### Look up embeddings from pre-trained
Our final strategy is to look up embeddings from pre-trained networks. The simplest way to do this
with the current examples **is to just set the _trainable_ parameter of the embedding layer to False**. This
ensures that backpropagation will not update the weights on the embedding layer:

        model.add(Embedding(vocab_sz, EMBED_SIZE, input_length=maxlen,
                            weights=[embedding_weights],
                            trainable=False))
        
        model.add(SpatialDropout1D(Dropout(0.2)))

However, in general, this is not how you would use pre-trained embeddings in your code. Typically,
it involves:
- preprocessing your dataset to create word vectors by looking up words in one of the pretrained
models
- using this data to train some other model. 

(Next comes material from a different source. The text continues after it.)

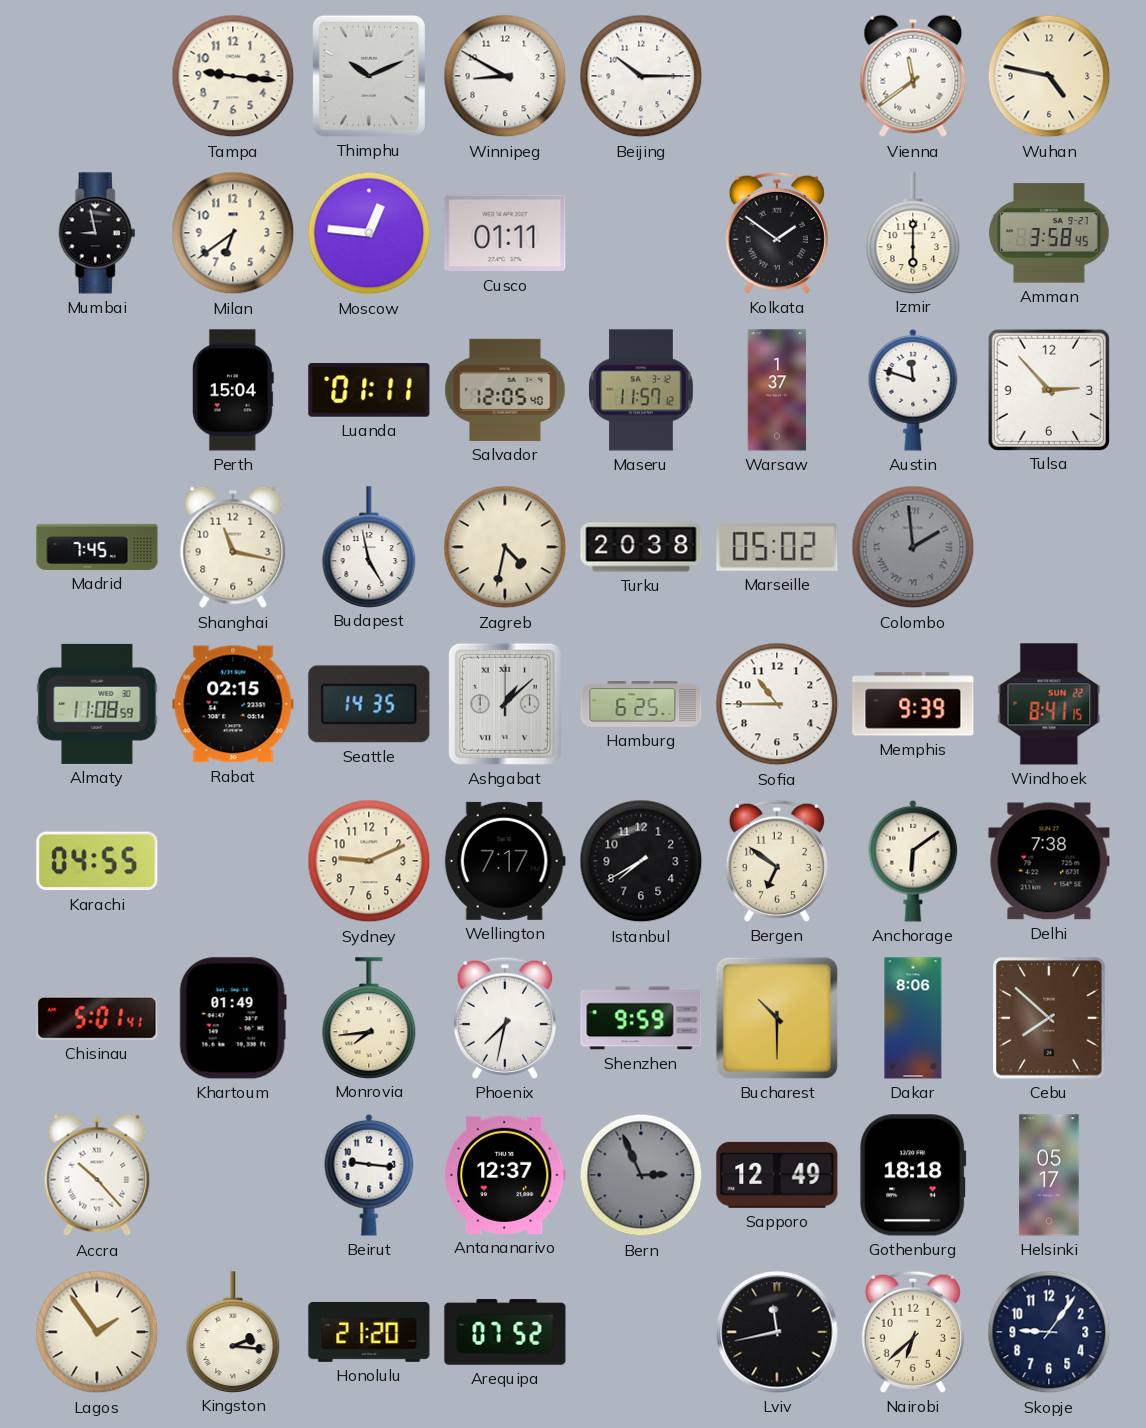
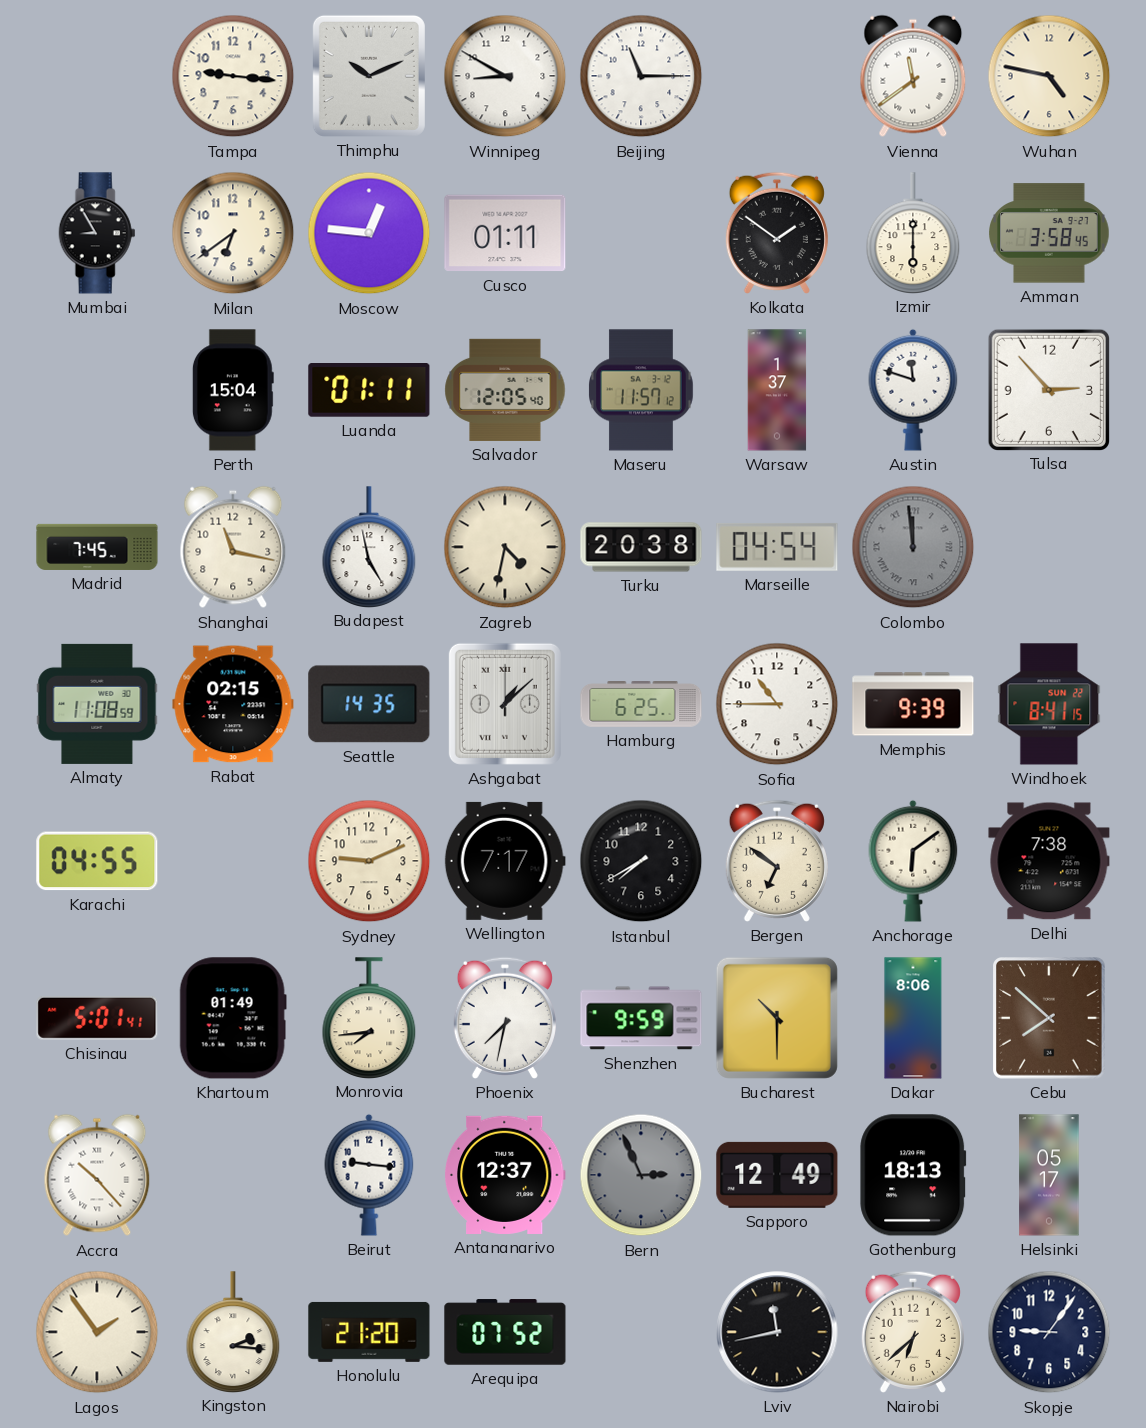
Beijing: 10:15 -> 11:15
Mumbai: 8:58 -> 8:55
Marseille: 05:02 -> 04:54
Colombo: 1:59 -> 11:59
Gothenburg: 18:18 -> 18:13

The second model would not contain an Embedding layer, and may not even be a deep learning network.

The following example describes a dense network that takes as its input a vector of size 100,
representing a sentence, and outputs a 1 or 0 for positive or negative sentiment. Our dataset is still the
one from the UMICH S1650 sentiment classification competition with around 7,000 sentences.

**We begin with the imports**

In [1]:
# from gensim.models import KeyedVectors                                       #for word2vec
from keras.layers.core import Dense, SpatialDropout1D, Dropout        
#from keras.layers.convolutional import Conv1D
from keras.layers.embeddings import Embedding
#from keras.layers.pooling import GlobalMaxPooling1D                          #for word2vec
from keras.models import Sequential
from keras.preprocessing.sequence import pad_sequences
from keras.utils import np_utils
from sklearn.model_selection import train_test_split
import collections
#import matplotlib.pyplot as plt
import nltk
import numpy as np     
import codecs

from tensorflow.keras.callbacks import TensorBoard
from time import gmtime, strftime
import datetime, os
import tensorflow as tf
import time

Using TensorFlow backend.


**Set the random seed for repeatability**

In [2]:
np.random.seed(42)

**Create folder to TensroBoard save the graphs**

In [20]:
NAME = "lookupglove{}".format(int(time.time()))
tensorboard = TensorBoard(log_dir='logs/{}'.format(NAME))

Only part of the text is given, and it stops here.